Geographical factors:

• Availability of water: It is the most important factor of life. People prefer to live in areas where fresh water is readily available. Water is essential for development of agriculture and carrying out day to day activities.
• Land forms: People prefer to live in flat plains and gentle slopes as they are favorable for the production of crops and in building roads and industries. The mountainous and uneven terrain offers obstacles in infrastructure development activities that hamper human development hence are less populated. Eg. Himalayan region’s in India.
• Climate: People prefer living in areas that do not have extreme climatic conditions that is areas that do not have high diurnal and annual range of temperature and also which have adequate rainfall. Eg. Mediterranean regions.
• Soils: Fertile soils are important for agricultural and allied activities. Therefore areas which have fertile loamy soils, have more people living on them as these can support intensive agriculture. Eg. Northern plains.

Economic factors:

• Minerals: Areas rich in minerals attract industries. Mining and allied activities generate employment. Skilled and semi skilled workers move to these areas and make them densely populated. Eg. Katanga Zambia copper belt in Africa.
• Industrialization: Industrial belts provide job opportunities and attract large numbers of people. These include not only factory workers but also transport operators, shopkeepers, doctors and other professionals.
• Example; The Kobe- Osaka industrial region of Japan.
• Urbanization: Better employment opportunities, educational and medical facilities, better means of transport and communication attract people to cities. It leads to rural-urban migration and hence cities grow in size. Eg. a large number of people move to cities like .Delhi, Mumbai, etc. and hence make them densely populated.
• Social and cultural factors: Some places attract more people because they have religious or cultural significance. In the same way, people tend to move away from places where there is social and political unrest. Example; emigration of people from civil war affected areas of Africa. Many a times government offers incentives to people to live in sparsely populated areas. Example; Indira Gandhi canal colonies.

Question 4.(ii)

Discuss the three stages of demographic transition.

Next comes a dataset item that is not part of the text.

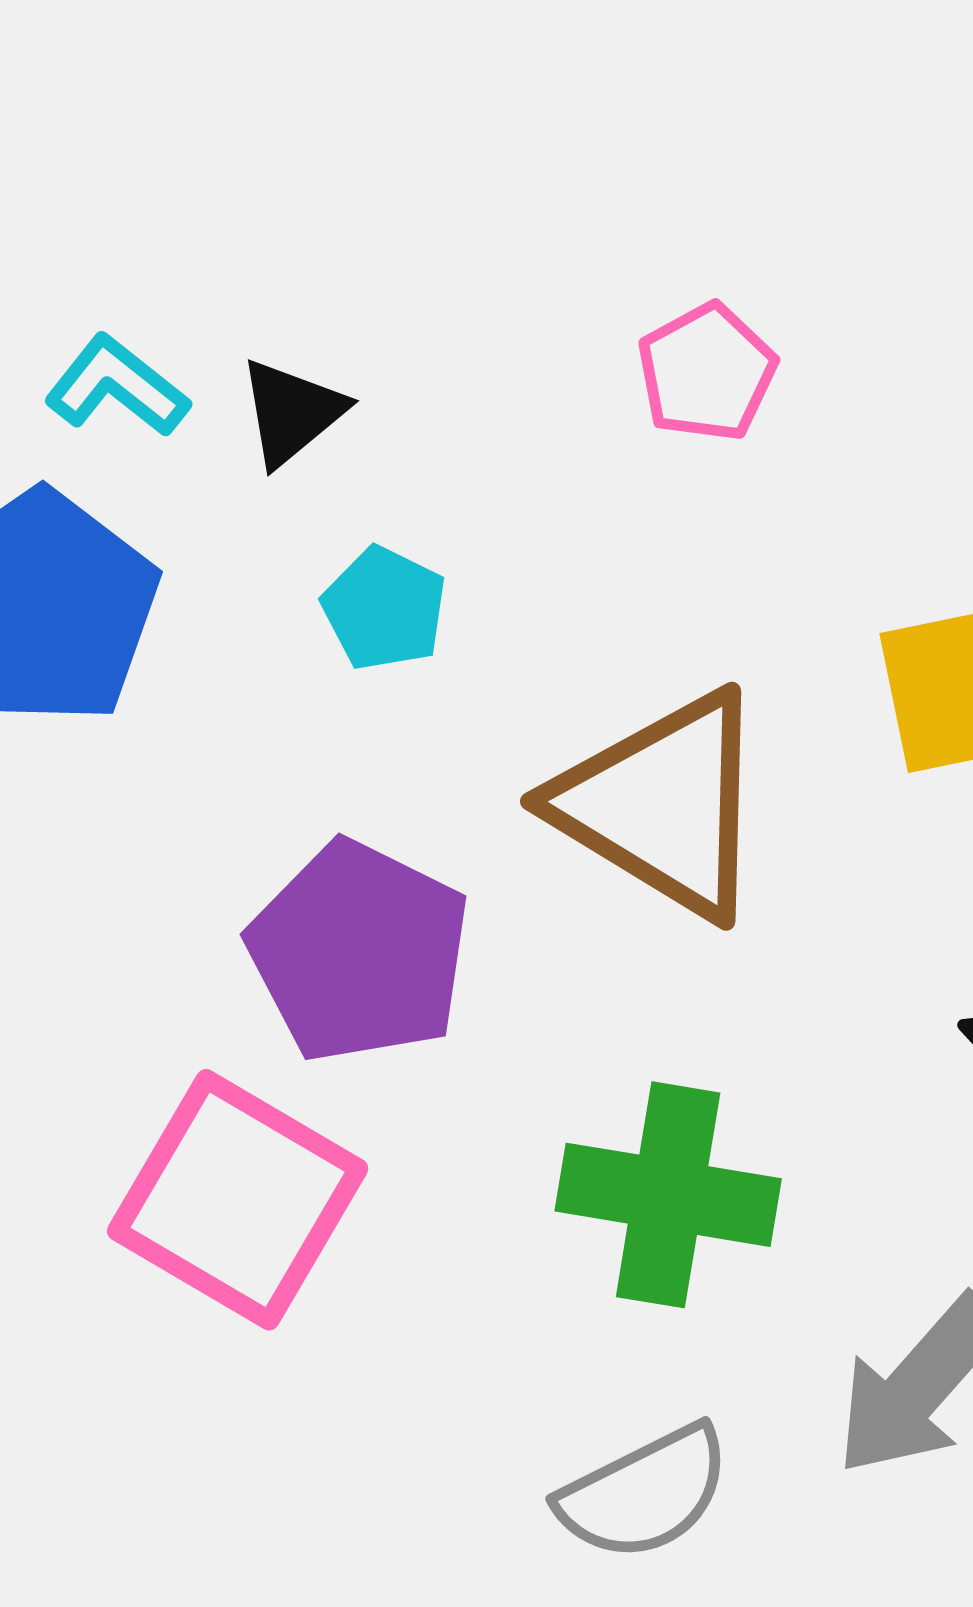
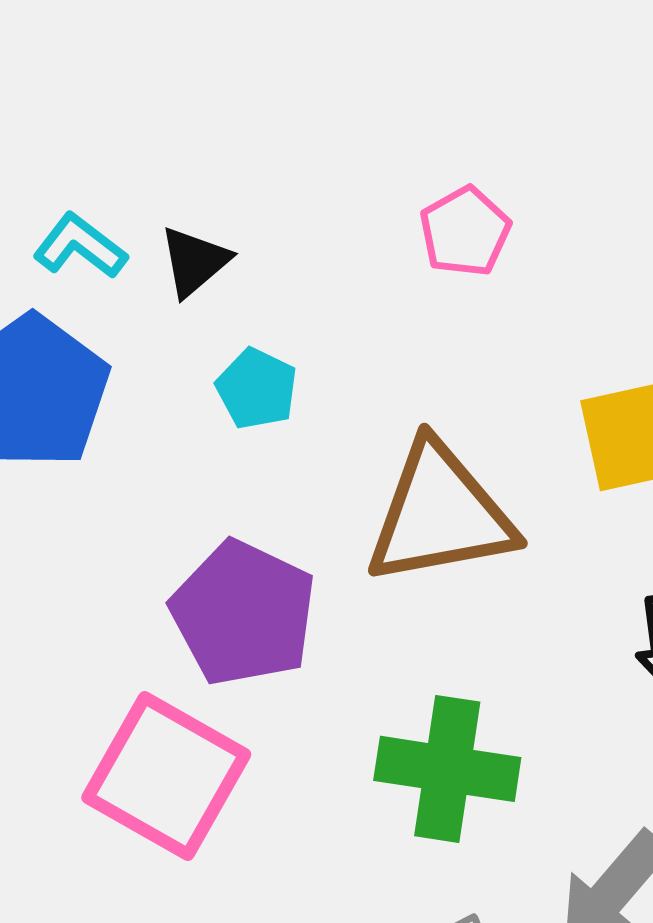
brown triangle: (662, 805) -> (440, 514), turned -41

Demographic transition theory can be used to describe and predict the future population of any area. The theory tells us that the population of any region changes from high births and high deaths to low births and low deaths as a society progresses from rural, agrarian and illiterate to urban, industrial and literate society. These changes occur in stages, which are collectively known as the demographic cycle.

The first stage has high fertility and high mortality rates because people reproduce more to compensate for the deaths due to epidemics and variable food supply. Population growth is slow and most people are engaged in agriculture where large families are an asset. Life expectancy is low; people are mostly illiterate and have low levels of technology. Two hundred years ago all the countries were in this stage.

In the second stage, fertility remains high in the beginning, but it declines with time. This is accompanied by reduced mortality rate. Improvements in sanitation and health conditions lead to decline in mortality. Because of this gap the net addition to population is high. This results in population explosion. Eg. Countries like India.

In the last stage, both fertility and mortality decline considerably. The population is either stable or grows slowly. The population becomes urbanized, literate and has high technical know how and deliberately controls the family size. Some countries even face negative growth of population, E.g., many Western European countries.

Map Skill:

Question 1.

On an outline map of the world name the following:

(i) Countries of Europe and Asia with negative growth rate of population.

(ii) African countries with growth rate of population more than three per cent.(you may refer to Appendix 1).